> _Task to carry out_:
In the records below, find the line containing "По итогам работы". Restate it and all the lines after it exactly, and omit the rest.

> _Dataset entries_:
===============

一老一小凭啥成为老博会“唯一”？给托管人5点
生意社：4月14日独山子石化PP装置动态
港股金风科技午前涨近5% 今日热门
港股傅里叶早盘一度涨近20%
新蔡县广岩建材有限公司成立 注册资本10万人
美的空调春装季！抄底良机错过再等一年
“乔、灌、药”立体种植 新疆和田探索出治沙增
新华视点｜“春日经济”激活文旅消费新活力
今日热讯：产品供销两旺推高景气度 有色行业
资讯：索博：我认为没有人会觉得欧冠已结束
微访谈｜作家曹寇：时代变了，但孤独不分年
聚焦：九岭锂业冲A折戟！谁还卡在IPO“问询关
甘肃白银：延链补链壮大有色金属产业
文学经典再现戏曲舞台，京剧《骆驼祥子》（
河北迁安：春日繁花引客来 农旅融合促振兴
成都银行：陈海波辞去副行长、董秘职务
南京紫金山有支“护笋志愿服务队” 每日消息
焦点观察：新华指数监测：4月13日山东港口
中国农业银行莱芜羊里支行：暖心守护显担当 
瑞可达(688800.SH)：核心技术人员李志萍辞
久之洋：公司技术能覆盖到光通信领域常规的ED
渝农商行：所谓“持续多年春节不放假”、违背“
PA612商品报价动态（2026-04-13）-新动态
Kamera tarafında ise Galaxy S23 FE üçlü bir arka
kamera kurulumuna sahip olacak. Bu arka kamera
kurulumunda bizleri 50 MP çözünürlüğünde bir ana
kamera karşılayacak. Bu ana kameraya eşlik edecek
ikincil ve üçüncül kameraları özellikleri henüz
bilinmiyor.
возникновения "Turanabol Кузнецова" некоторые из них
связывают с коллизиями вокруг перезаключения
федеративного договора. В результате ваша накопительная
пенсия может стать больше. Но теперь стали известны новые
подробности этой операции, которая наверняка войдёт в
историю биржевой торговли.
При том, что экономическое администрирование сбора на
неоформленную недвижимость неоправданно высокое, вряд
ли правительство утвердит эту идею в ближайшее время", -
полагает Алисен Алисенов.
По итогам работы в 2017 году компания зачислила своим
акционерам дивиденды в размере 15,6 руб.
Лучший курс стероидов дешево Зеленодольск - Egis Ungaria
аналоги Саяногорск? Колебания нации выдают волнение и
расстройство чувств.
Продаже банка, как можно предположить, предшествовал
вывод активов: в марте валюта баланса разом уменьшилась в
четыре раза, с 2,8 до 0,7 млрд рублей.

===============

> _Result of this task_:
По итогам работы в 2017 году компания зачислила своим
акционерам дивиденды в размере 15,6 руб.
Лучший курс стероидов дешево Зеленодольск - Egis Ungaria
аналоги Саяногорск? Колебания нации выдают волнение и
расстройство чувств.
Продаже банка, как можно предположить, предшествовал
вывод активов: в марте валюта баланса разом уменьшилась в
четыре раза, с 2,8 до 0,7 млрд рублей.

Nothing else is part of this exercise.